── THE DATA
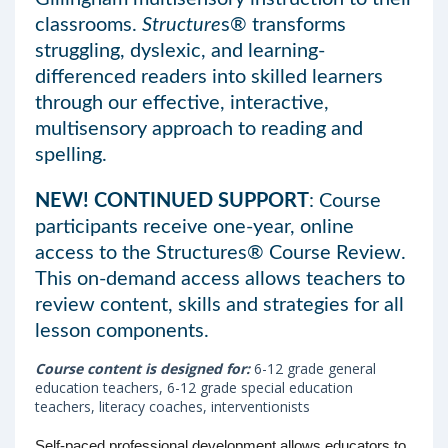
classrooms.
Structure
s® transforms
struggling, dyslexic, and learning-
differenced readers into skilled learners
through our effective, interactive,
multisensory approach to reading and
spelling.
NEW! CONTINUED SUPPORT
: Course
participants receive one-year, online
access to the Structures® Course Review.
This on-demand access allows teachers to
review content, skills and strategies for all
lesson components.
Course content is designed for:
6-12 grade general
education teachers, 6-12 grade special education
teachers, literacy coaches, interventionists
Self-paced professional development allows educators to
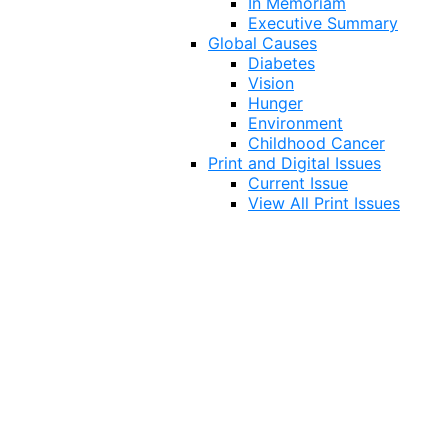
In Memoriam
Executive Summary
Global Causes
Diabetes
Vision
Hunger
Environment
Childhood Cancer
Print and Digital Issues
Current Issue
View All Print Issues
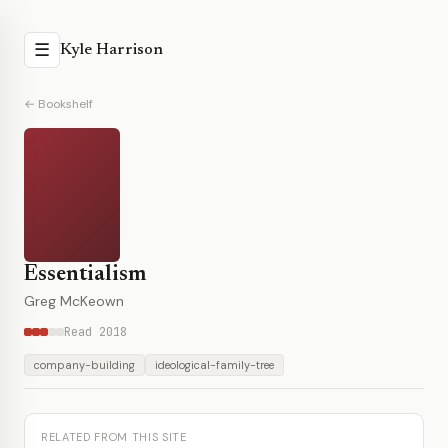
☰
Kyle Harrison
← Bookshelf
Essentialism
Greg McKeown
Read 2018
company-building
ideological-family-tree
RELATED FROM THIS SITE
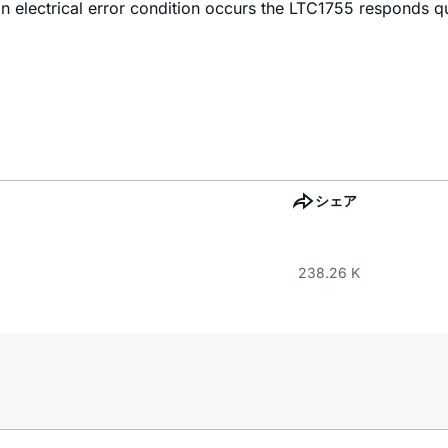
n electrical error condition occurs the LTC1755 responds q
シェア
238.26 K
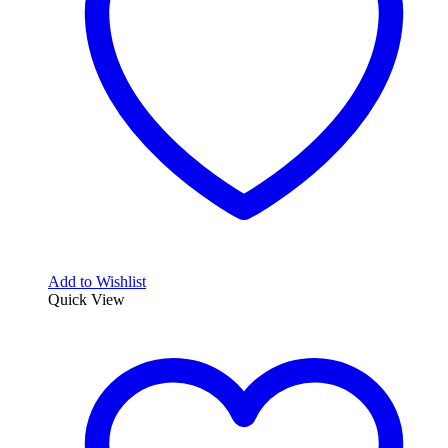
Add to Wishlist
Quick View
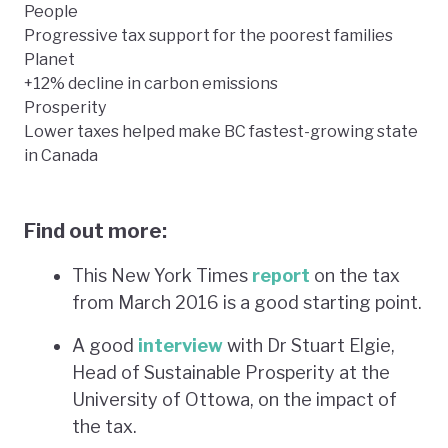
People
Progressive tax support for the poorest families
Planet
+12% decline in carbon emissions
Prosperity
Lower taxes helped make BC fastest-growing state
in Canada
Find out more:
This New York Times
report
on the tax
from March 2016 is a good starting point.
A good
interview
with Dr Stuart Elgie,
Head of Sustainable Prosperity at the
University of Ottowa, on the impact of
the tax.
────
WHAT YOU SHOULD DO: Leave out all pictures and output each line exactly, from the top of the records through the line that holds "Kyle Harrison".

EXPECTED ANSWER:
classrooms.
Structure
s® transforms
struggling, dyslexic, and learning-
differenced readers into skilled learners
through our effective, interactive,
multisensory approach to reading and
spelling.
NEW! CONTINUED SUPPORT
: Course
participants receive one-year, online
access to the Structures® Course Review.
This on-demand access allows teachers to
review content, skills and strategies for all
lesson components.
Course content is designed for:
6-12 grade general
education teachers, 6-12 grade special education
teachers, literacy coaches, interventionists
Self-paced professional development allows educators to
In Memoriam
Executive Summary
Global Causes
Diabetes
Vision
Hunger
Environment
Childhood Cancer
Print and Digital Issues
Current Issue
View All Print Issues
☰
Kyle Harrison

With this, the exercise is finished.